When the driving mechanism is in normal rest position as shown in FIG. 11, there is a washer in driving position at W.sub.1 and delivery arm 86 is held advanced in its solid line position in FIG. 5 by air pressure in passage 48 and pipe 95 to hold the washer firmly in pocket 70. Then when trigger 55 is actuated to its FIG. 10 position, pipe 95 is exhausted to atmosphere through passages 48 and 56 and air pressure is applied to pipe 96 through passages 36 and 39, retracting piston 90 and delivery arm 86 as shown in dotted lines in FIG. 5. I employ a base check valve 122 in fitting 129 to slow down the feed stroke, at which time the arm 86 will snap back quickly. In retracted position, delivery arm 86 clears the stack of washers in feed tube 66 allowing the stack to move down and place the next bottom washer in position to be engaged by the delivery arm. During retraction of the delivery arm 86, the downward movement of driver piston 20 drives the nail through the aperture in the washer, removing the washer from the machine and applying it to the working surface under the head of the nail.

When trigger 55 is released causing driver piston 20 to retract upwardly, air pressure is supplied through passage 48 and pipe 95 to simultaneously drive piston 90 and delivery arm 86 for sliding another bottom washer to W.sub.1 position in pocket 70. Exhaust air from cylinder bore 91 is discharged through pipe 96 and port 41 in FIG. 11.

When nonmagnetic washers are to be used, i.e., plastic, aluminum, etc., I have adopted a substitute therefor, namely, air pressure. In FIGS. 12 and 13 I show a modified form of my invention wherein soleplate is provided with a vertical passageway 123 extending from and communicating with the interior of bore 91 between the bumper 92 and left-hand head of piston 90 as shown in FIG. 13. The passageway 123 communicates with passageways 124 and its branches 125, 126, and 127. Each of the terminal ends of branches 125, 126 and 127 are curved, as at 128, outwardly and upwardly therefrom terminating in an aperture 130 directed towards the washer W-1 as shown in FIG. 13.

Thus compressed air flowing through conduit 95 through fitting 129 into the bore 91 thru the passageways 123--127 inclusive and outwardly thru the apertures 130 will be directed to the bottom of the washer W.sub.1 retaining the washer in place subject to the nail and driver blade forcing it out of position to the work.

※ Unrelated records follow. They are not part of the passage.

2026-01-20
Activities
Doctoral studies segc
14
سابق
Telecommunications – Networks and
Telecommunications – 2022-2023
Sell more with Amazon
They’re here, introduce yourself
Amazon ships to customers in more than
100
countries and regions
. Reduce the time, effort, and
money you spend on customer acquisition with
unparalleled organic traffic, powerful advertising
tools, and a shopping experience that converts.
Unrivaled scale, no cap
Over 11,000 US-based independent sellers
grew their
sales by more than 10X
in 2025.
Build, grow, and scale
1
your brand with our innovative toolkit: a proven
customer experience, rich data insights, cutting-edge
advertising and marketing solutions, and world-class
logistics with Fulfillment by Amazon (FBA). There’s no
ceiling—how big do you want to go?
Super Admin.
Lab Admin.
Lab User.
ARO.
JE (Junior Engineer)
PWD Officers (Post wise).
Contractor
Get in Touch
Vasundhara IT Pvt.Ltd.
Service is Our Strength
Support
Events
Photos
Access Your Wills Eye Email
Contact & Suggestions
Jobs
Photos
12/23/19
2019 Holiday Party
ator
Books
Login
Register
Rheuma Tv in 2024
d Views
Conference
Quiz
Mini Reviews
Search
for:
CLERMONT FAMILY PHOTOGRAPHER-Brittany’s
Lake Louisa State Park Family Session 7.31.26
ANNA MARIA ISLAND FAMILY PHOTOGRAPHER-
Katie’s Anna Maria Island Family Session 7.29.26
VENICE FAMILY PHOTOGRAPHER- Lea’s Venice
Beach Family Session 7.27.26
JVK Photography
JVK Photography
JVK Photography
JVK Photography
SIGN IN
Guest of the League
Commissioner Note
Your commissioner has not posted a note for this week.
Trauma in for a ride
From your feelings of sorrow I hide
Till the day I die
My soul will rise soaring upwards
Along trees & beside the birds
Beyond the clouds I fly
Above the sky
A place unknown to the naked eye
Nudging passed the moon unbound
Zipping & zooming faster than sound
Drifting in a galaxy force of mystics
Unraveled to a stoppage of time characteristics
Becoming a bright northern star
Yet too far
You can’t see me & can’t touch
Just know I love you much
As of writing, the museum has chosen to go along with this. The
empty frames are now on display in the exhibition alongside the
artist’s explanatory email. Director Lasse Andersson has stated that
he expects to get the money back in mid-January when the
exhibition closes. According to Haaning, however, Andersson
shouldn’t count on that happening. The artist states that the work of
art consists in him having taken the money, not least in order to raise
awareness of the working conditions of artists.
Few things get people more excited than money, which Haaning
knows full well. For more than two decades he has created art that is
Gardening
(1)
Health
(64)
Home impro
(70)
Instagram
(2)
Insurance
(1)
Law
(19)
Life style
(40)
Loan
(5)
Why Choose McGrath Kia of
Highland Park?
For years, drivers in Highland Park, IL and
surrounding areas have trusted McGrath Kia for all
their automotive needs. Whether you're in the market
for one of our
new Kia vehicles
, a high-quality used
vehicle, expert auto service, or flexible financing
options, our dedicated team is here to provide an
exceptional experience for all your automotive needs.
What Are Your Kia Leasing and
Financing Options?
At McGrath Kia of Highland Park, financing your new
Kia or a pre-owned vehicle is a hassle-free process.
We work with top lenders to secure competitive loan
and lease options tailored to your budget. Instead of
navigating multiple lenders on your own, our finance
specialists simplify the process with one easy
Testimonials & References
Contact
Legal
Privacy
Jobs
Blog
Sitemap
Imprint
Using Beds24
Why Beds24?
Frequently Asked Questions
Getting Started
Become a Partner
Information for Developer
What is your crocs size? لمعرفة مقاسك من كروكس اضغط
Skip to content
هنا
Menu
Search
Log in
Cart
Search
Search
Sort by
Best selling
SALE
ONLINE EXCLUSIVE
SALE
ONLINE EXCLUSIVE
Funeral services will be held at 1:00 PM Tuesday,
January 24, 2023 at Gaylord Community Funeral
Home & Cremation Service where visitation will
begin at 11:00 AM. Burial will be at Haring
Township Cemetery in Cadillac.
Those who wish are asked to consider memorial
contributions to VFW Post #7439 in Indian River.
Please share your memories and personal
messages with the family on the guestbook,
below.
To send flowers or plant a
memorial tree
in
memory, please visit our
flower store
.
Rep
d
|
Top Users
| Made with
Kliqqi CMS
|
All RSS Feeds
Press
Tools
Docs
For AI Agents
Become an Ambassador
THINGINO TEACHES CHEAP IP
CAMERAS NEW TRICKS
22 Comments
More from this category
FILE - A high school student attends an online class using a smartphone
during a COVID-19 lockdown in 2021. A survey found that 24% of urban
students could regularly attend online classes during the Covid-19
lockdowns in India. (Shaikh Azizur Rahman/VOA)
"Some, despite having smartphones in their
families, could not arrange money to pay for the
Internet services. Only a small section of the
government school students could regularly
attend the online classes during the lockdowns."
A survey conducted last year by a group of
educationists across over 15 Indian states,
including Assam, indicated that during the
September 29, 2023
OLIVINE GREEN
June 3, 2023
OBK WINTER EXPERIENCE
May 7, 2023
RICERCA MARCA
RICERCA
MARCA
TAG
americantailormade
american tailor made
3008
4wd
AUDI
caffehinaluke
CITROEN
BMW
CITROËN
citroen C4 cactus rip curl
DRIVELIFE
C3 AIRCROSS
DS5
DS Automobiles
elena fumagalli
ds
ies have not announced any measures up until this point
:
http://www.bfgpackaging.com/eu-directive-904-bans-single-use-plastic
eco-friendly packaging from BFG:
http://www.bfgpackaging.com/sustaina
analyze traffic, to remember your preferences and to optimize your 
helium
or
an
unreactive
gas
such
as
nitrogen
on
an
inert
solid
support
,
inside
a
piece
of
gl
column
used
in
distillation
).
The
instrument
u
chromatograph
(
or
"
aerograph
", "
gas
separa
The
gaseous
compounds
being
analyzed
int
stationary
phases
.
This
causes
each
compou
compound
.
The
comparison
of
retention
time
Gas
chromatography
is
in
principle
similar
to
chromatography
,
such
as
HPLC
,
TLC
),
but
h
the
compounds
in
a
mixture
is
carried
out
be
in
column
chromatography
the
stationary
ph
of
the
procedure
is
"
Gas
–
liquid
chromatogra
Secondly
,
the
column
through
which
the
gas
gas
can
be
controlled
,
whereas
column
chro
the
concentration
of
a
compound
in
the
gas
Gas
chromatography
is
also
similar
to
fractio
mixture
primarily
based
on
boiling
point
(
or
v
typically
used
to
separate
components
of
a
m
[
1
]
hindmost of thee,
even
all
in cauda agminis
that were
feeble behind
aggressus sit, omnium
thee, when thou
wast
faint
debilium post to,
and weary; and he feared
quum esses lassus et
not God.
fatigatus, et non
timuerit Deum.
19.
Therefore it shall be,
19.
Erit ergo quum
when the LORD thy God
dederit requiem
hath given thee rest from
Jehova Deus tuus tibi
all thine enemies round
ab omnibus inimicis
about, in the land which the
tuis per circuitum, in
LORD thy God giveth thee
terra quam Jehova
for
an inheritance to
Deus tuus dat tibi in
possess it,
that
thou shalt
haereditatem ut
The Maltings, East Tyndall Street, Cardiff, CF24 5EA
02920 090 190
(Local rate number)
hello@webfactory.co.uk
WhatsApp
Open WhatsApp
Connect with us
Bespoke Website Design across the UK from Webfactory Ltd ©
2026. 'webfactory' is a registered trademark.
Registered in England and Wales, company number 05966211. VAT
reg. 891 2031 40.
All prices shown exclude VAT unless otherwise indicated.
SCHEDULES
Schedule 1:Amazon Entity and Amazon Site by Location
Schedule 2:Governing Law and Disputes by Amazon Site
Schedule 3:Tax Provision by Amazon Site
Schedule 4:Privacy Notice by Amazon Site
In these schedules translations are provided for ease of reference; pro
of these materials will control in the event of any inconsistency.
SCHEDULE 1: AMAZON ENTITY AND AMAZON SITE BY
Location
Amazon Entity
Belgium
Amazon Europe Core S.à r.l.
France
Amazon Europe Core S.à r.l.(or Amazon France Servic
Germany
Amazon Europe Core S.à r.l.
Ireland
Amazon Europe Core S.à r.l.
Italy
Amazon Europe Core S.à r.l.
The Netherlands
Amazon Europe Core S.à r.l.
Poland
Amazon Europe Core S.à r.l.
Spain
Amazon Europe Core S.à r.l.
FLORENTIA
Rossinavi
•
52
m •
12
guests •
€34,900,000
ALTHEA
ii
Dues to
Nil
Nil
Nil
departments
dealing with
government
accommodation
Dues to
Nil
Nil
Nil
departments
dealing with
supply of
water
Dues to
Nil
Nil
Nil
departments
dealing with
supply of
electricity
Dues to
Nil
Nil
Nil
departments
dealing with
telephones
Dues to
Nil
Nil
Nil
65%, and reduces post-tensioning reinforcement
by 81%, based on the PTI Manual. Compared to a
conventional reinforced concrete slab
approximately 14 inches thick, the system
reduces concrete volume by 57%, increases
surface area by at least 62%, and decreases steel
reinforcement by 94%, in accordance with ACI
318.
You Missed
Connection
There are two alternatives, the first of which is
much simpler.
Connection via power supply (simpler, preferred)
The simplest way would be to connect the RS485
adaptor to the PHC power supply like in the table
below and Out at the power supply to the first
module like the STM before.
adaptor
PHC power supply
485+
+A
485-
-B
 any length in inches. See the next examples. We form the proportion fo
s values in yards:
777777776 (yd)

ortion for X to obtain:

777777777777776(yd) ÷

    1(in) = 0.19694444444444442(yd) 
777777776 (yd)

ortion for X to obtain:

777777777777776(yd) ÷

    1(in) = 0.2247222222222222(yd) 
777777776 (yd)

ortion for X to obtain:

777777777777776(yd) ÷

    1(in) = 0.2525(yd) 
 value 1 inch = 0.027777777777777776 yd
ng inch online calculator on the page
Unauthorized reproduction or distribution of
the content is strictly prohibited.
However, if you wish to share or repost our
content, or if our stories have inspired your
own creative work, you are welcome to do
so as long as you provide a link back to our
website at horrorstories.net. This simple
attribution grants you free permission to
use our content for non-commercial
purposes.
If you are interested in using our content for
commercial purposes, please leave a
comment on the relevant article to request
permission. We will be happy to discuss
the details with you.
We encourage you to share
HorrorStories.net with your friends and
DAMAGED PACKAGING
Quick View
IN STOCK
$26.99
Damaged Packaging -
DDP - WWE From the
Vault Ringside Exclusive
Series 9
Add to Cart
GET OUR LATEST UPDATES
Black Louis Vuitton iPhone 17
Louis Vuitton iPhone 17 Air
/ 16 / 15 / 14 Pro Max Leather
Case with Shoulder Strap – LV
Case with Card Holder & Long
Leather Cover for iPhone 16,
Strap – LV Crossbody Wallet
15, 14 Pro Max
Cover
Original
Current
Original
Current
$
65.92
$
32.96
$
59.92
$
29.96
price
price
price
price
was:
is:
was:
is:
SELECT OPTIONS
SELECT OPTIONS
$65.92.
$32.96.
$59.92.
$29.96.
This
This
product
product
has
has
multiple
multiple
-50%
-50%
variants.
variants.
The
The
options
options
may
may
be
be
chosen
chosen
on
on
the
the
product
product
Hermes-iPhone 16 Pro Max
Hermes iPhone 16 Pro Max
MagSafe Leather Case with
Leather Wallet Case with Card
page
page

Thus all of the magnets required in the principle embodiment may be eliminated and ordinary blocks substituted therefore.

Claims

Having now described my invention and in what manner the same may be used, what I claim as new and desire to protect by Letters Patent is:

1. In a nailing machine having a reciprocating nail driver, a reservoir for holding a supply of washers on one side of the nail driver and in cooperative relation thereto, reciprocating means for feeding by a forward stroke thereof a washer from said supply to nailing position directly below the nail drive, means for holding said washer in said nailing position until said driver is operated, means for retracting said feed means in preparation for feeding another washer when said driver is operated, and control means having a first position for actuating the driving stroke of said nail driver and the retracting stroke of said feeding means and a second position for actuating the retracting stroke of said nail driver and the feeding stroke of said feeding means.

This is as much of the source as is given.